» **Your objective**
Print every record word for word.

» **Working data**
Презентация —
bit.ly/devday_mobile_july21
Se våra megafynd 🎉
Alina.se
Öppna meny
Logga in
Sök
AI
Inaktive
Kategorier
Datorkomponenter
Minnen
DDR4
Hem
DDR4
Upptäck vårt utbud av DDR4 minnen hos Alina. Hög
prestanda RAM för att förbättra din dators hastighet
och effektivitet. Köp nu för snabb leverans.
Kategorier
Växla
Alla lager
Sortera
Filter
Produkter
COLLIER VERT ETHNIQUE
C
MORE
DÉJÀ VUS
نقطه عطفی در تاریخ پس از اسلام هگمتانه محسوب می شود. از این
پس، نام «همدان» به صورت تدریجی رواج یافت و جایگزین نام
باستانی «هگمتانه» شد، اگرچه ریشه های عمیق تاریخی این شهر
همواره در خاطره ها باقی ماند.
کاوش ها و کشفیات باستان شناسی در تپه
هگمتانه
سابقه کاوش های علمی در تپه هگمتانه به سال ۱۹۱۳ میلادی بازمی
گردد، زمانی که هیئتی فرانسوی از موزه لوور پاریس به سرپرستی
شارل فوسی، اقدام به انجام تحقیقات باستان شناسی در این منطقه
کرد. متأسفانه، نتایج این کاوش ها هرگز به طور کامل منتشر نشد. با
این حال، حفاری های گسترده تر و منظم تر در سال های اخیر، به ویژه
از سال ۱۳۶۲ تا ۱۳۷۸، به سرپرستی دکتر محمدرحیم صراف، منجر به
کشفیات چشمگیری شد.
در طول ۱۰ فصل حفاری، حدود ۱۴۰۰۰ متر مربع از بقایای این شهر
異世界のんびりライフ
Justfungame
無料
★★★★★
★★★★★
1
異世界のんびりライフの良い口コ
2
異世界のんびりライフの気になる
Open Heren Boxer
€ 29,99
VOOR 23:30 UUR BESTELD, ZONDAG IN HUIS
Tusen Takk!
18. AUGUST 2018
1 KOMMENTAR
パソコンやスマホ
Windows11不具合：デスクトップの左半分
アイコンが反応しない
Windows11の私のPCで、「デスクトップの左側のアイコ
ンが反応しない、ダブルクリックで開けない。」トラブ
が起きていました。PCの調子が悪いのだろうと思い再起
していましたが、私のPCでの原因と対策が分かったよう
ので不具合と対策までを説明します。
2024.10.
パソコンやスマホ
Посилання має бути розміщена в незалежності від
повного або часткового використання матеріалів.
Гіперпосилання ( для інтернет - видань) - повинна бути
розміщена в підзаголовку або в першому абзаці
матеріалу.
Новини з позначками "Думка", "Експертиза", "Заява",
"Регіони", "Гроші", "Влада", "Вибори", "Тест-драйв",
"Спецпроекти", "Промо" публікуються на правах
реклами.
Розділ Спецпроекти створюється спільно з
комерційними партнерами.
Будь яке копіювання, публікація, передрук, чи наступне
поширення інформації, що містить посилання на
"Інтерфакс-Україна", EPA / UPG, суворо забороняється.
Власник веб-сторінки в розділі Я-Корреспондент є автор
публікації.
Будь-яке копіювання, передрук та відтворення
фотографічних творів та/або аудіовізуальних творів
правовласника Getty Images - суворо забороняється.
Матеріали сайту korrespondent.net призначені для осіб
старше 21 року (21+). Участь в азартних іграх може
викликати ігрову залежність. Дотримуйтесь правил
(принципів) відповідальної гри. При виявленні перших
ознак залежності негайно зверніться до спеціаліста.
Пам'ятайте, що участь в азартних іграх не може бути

» **Solution to this problem**
Презентация —
bit.ly/devday_mobile_july21
Se våra megafynd 🎉
Alina.se
Öppna meny
Logga in
Sök
AI
Inaktive
Kategorier
Datorkomponenter
Minnen
DDR4
Hem
DDR4
Upptäck vårt utbud av DDR4 minnen hos Alina. Hög
prestanda RAM för att förbättra din dators hastighet
och effektivitet. Köp nu för snabb leverans.
Kategorier
Växla
Alla lager
Sortera
Filter
Produkter
COLLIER VERT ETHNIQUE
C
MORE
DÉJÀ VUS
نقطه عطفی در تاریخ پس از اسلام هگمتانه محسوب می شود. از این
پس، نام «همدان» به صورت تدریجی رواج یافت و جایگزین نام
باستانی «هگمتانه» شد، اگرچه ریشه های عمیق تاریخی این شهر
همواره در خاطره ها باقی ماند.
کاوش ها و کشفیات باستان شناسی در تپه
هگمتانه
سابقه کاوش های علمی در تپه هگمتانه به سال ۱۹۱۳ میلادی بازمی
گردد، زمانی که هیئتی فرانسوی از موزه لوور پاریس به سرپرستی
شارل فوسی، اقدام به انجام تحقیقات باستان شناسی در این منطقه
کرد. متأسفانه، نتایج این کاوش ها هرگز به طور کامل منتشر نشد. با
این حال، حفاری های گسترده تر و منظم تر در سال های اخیر، به ویژه
از سال ۱۳۶۲ تا ۱۳۷۸، به سرپرستی دکتر محمدرحیم صراف، منجر به
کشفیات چشمگیری شد.
در طول ۱۰ فصل حفاری، حدود ۱۴۰۰۰ متر مربع از بقایای این شهر
異世界のんびりライフ
Justfungame
無料
★★★★★
★★★★★
1
異世界のんびりライフの良い口コ
2
異世界のんびりライフの気になる
Open Heren Boxer
€ 29,99
VOOR 23:30 UUR BESTELD, ZONDAG IN HUIS
Tusen Takk!
18. AUGUST 2018
1 KOMMENTAR
パソコンやスマホ
Windows11不具合：デスクトップの左半分
アイコンが反応しない
Windows11の私のPCで、「デスクトップの左側のアイコ
ンが反応しない、ダブルクリックで開けない。」トラブ
が起きていました。PCの調子が悪いのだろうと思い再起
していましたが、私のPCでの原因と対策が分かったよう
ので不具合と対策までを説明します。
2024.10.
パソコンやスマホ
Посилання має бути розміщена в незалежності від
повного або часткового використання матеріалів.
Гіперпосилання ( для інтернет - видань) - повинна бути
розміщена в підзаголовку або в першому абзаці
матеріалу.
Новини з позначками "Думка", "Експертиза", "Заява",
"Регіони", "Гроші", "Влада", "Вибори", "Тест-драйв",
"Спецпроекти", "Промо" публікуються на правах
реклами.
Розділ Спецпроекти створюється спільно з
комерційними партнерами.
Будь яке копіювання, публікація, передрук, чи наступне
поширення інформації, що містить посилання на
"Інтерфакс-Україна", EPA / UPG, суворо забороняється.
Власник веб-сторінки в розділі Я-Корреспондент є автор
публікації.
Будь-яке копіювання, передрук та відтворення
фотографічних творів та/або аудіовізуальних творів
правовласника Getty Images - суворо забороняється.
Матеріали сайту korrespondent.net призначені для осіб
старше 21 року (21+). Участь в азартних іграх може
викликати ігрову залежність. Дотримуйтесь правил
(принципів) відповідальної гри. При виявленні перших
ознак залежності негайно зверніться до спеціаліста.
Пам'ятайте, що участь в азартних іграх не може бути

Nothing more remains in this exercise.